Mohamed Camara started his career taking photographs on a borrowed digital camera in Bamako, Mali in 2001 aged 16. After having the camera almost stolen, he retreated into his own four walls and pointed it at the windows and doors. The resulting images Chambres Maliennes (Malian Rooms) 2001-02 show his friends and family engaged in everyday tasks in the interiors of their shadowy houses with blinding light piercing the windows and doorways. Without any knowledge of C20th art or any training in photography, Camara was instinctively drawn to classical motifs of sleeping figures, windows and drapery, recalling interiors by Pierre Bonnard or Henri Matisse and had an intuitive understanding of the ‘decisive moment’ which Henri Cartier-Bresson coined in the 1950s for his photography.

The film Les Rideaux de Mohamed (The Curtains of Mohamed) 2004 was made a few years after this series but relates directly.
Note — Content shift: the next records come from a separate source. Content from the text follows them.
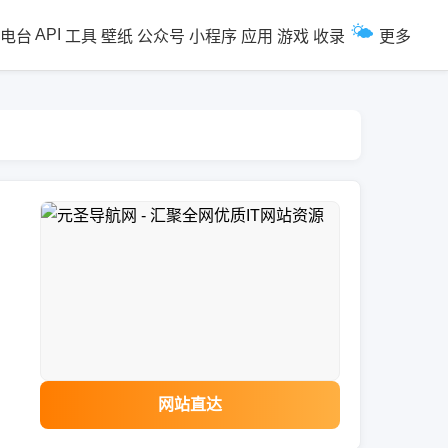
🌤️
API
电台
工具
壁纸
公众号
小程序
应用
游戏
收录
更多
网站直达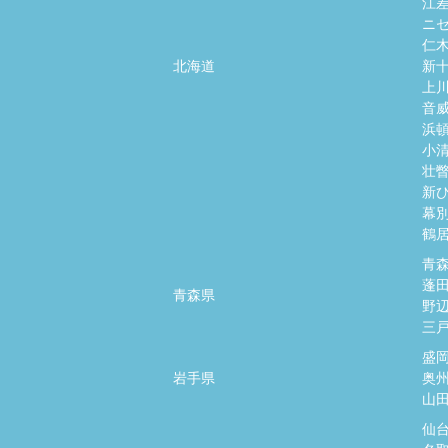
江
ニ
仁
北海道
新
上
音
浜
小
壮
新
幕
鶴
青
蓬
青森県
野
三
盛
岩手県
奥
山
仙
With a fixed viewpoint, Camara focused on different doorways, using them like a theatre stage and arranging the light, colours, objects and actors. With an absence of narrative, he presents intimate depictions of domestic interiors and people and animals going about their daily business. The film focuses on the interactions around the floating drapes that hang in the doorways of houses and poetically captures the contrast between interior and exterior, light and dark, heat and cool, sun and shade, public and private.
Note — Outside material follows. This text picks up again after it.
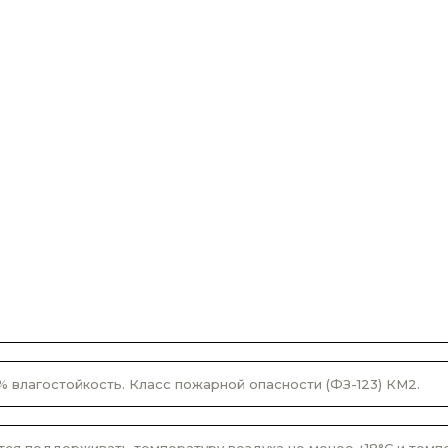
% влагостойкость. Класс пожарной опасности (ФЗ-123) КМ2.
Camara said “There was something unsatisfying about the fixed image (of the Malian rooms), because there’s so much going on in and around these rooms. That’s why I wanted to make this film, which expresses time, patience, etc. When the Malians saw the film, they were surprised, because in Mali, when you agree to be filmed, it’s in order to see yourself, and in this film the people aren’t seen – they’re just silhouettes, or their faces are outside the frame…”


Born in 1985 in Bamako, Mali where he still lives and works. His practice revolves around photography and film.
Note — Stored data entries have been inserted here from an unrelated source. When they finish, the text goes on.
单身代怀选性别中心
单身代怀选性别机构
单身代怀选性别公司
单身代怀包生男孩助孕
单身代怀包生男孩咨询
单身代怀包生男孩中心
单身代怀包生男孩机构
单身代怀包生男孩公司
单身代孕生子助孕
Major shows include Paris Photo France, 2011; Rencontres de Bamako: Biennale Africaine de la Photographie, Bamako, Mali, 2009; Snap Judgments: New Positions in Contemporary African Photography, Miami and New York, USA, 2006; Mohamed Camara, Tate Modern, London, UK, 2004.
His work is part of the Deutsche Bank collection, Maison Européenne de la Photographie, Paris, France; Centre Pompidou, Musée National d’Art Moderne, Paris, France.

Work in the show

Les Rideaux de Mohamed 2004
Image courtesy of the artist / Galerie Pierre Brullé, Paris


Martin Barlow, curator of the exhibition Moving Into Space at the National Football Museum talks about the exhibition.

Barthélémy Toguo, Lucy Azubuike and Nnenna Okore, three of the exhibited artists, talk about their work and their interest in using materials which reflect the lifestyle and experience of the people of West Africa.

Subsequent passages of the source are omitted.